In the past year, I've spent 100 dollars on bike maintenance stuff. That's on new tires. For stuff I needed anyway.
Lube lasts a long time, bar tape lasts a long time, quality gear lasts a long time.
The thing about bike maintenance is, it's kind of intimidating at first, especially if you're adjusting something and you don't "really" know what you're doing, but the physics are simple, and it's just a frame and parts held by tension on wires and some gears. Very simple.
If you get something changes/adjusted by somebody, try and stay and watch. Or, hell, ask to help.
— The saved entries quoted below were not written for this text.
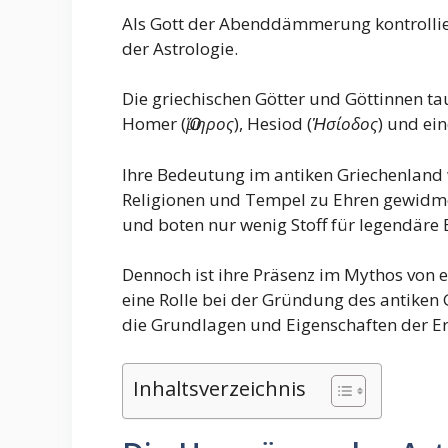
Als Gott der Abenddämmerung kontrollier
der Astrologie.
Die griechischen Götter und Göttinnen ta
Homer (
Ὅμηρος
), Hesiod (
Ἡσίοδος
) und ein
Ihre Bedeutung im antiken Griechenland 
Religionen und Tempel zu Ehren gewidme
und boten nur wenig Stoff für legendäre 
Dennoch ist ihre Präsenz im Mythos von e
eine Rolle bei der Gründung des antiken 
die Grundlagen und Eigenschaften der Er
Inhaltsverzeichnis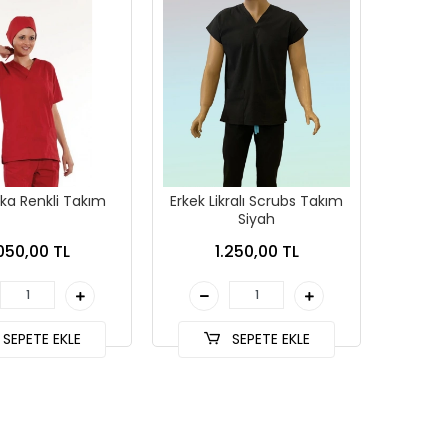
ka Renkli Takım
Erkek Likralı Scrubs Takım
Siyah
.050,00 TL
1.250,00 TL
SEPETE EKLE
SEPETE EKLE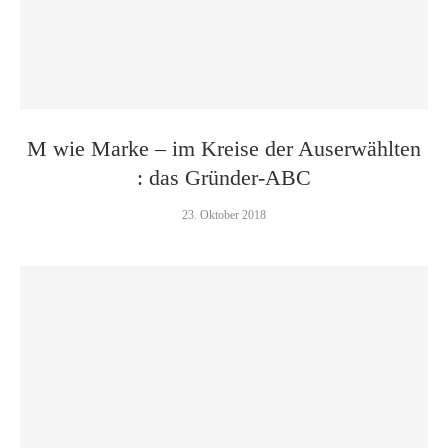
M wie Marke – im Kreise der Auserwählten
: das Gründer-ABC
23. Oktober 2018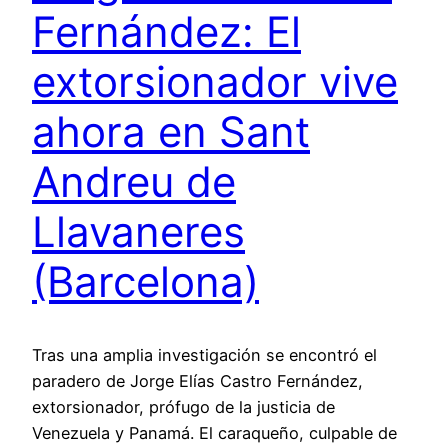
Fernández: El
extorsionador vive
ahora en Sant
Andreu de
Llavaneres
(Barcelona)
Tras una amplia investigación se encontró el
paradero de Jorge Elías Castro Fernández,
extorsionador, prófugo de la justicia de
Venezuela y Panamá. El caraqueño, culpable de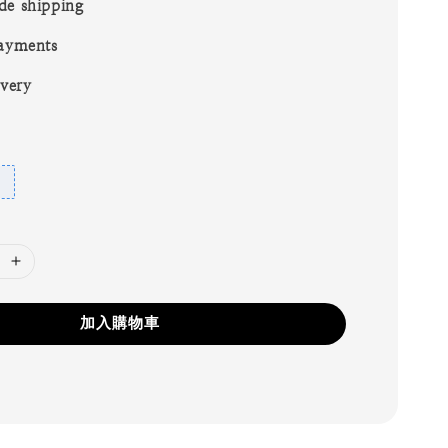
de shipping
ayments
ivery
加入購物車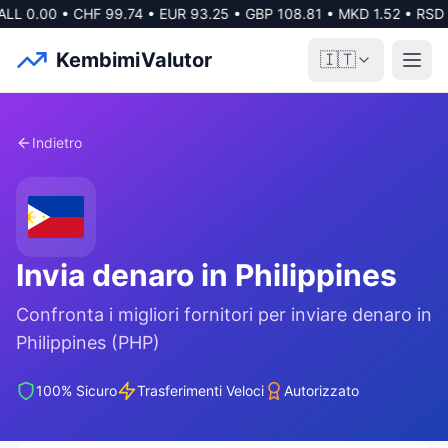
ALL
0.00
•
CHF
99.74
•
EUR
93.25
•
GBP
108.81
•
MKD
1.52
•
RSD
KembimiValutor
🇮🇹
Indietro
Invia denaro in
Philippines
Confronta i migliori fornitori per inviare denaro in
Philippines
(
PHP
)
100% Sicuro
Trasferimenti Veloci
Autorizzato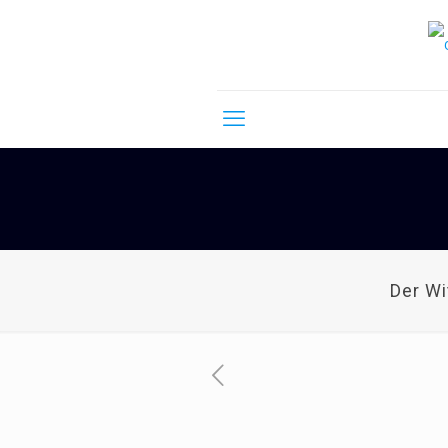
Der W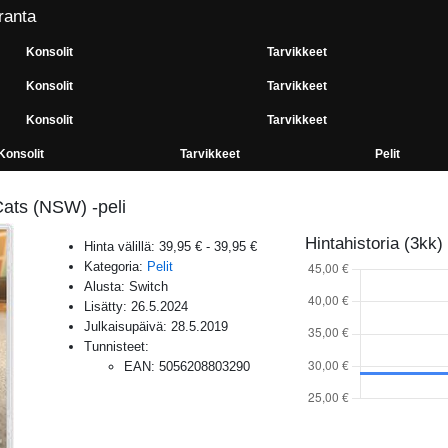
ranta
Konsolit
Tarvikkeet
Konsolit
Tarvikkeet
Konsolit
Tarvikkeet
Konsolit
Tarvikkeet
Pelit
Cats (NSW) -peli
Hintahistoria (3kk)
Hinta välillä:
39,95 €
-
39,95 €
Kategoria:
Pelit
Alusta:
Switch
Lisätty:
26.5.2024
Julkaisupäivä:
28.5.2019
Tunnisteet:
EAN
:
5056208803290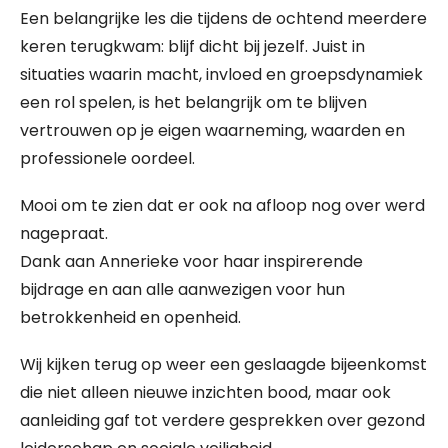
Een belangrijke les die tijdens de ochtend meerdere
keren terugkwam: blijf dicht bij jezelf. Juist in
situaties waarin macht, invloed en groepsdynamiek
een rol spelen, is het belangrijk om te blijven
vertrouwen op je eigen waarneming, waarden en
professionele oordeel.
Mooi om te zien dat er ook na afloop nog over werd
nagepraat.
Dank aan Annerieke voor haar inspirerende
bijdrage en aan alle aanwezigen voor hun
betrokkenheid en openheid.
Wij kijken terug op weer een geslaagde bijeenkomst
die niet alleen nieuwe inzichten bood, maar ook
aanleiding gaf tot verdere gesprekken over gezond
I had to recable my bike last month and just asked to help the guy to do it. Ended up taking a bit longer but I know exactly how to do it on my own now, and it cut the cost of 60 (which is on the low end, actually) to 30.
Last thing, I wouldn't worry too much about bottom bracket and wheel truing now; that requires special tools and isn't easily done without them. If you can afford to have that worked on, that's ok. (And those rarely need looking after, like once a year if you don't trash your stuff).